- Problem to solve:
Your answer must be the full listing below, restated word for word, with no pictures in it.

- Records for the exercise:

Segment Open

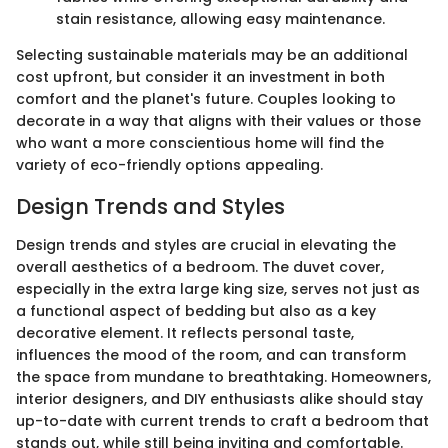
stain resistance, allowing easy maintenance.
Selecting sustainable materials may be an additional
cost upfront, but consider it an investment in both
comfort and the planet's future. Couples looking to
decorate in a way that aligns with their values or those
who want a more conscientious home will find the
variety of eco-friendly options appealing.
Design Trends and Styles
Design trends and styles are crucial in elevating the
overall aesthetics of a bedroom. The duvet cover,
especially in the extra large king size, serves not just as
a functional aspect of bedding but also as a key
decorative element. It reflects personal taste,
influences the mood of the room, and can transform
the space from mundane to breathtaking. Homeowners,
interior designers, and DIY enthusiasts alike should stay
up-to-date with current trends to craft a bedroom that
stands out, while still being inviting and comfortable.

Segment Closed

- Result of the exercise:
stain resistance, allowing easy maintenance.
Selecting sustainable materials may be an additional
cost upfront, but consider it an investment in both
comfort and the planet's future. Couples looking to
decorate in a way that aligns with their values or those
who want a more conscientious home will find the
variety of eco-friendly options appealing.
Design Trends and Styles
Design trends and styles are crucial in elevating the
overall aesthetics of a bedroom. The duvet cover,
especially in the extra large king size, serves not just as
a functional aspect of bedding but also as a key
decorative element. It reflects personal taste,
influences the mood of the room, and can transform
the space from mundane to breathtaking. Homeowners,
interior designers, and DIY enthusiasts alike should stay
up-to-date with current trends to craft a bedroom that
stands out, while still being inviting and comfortable.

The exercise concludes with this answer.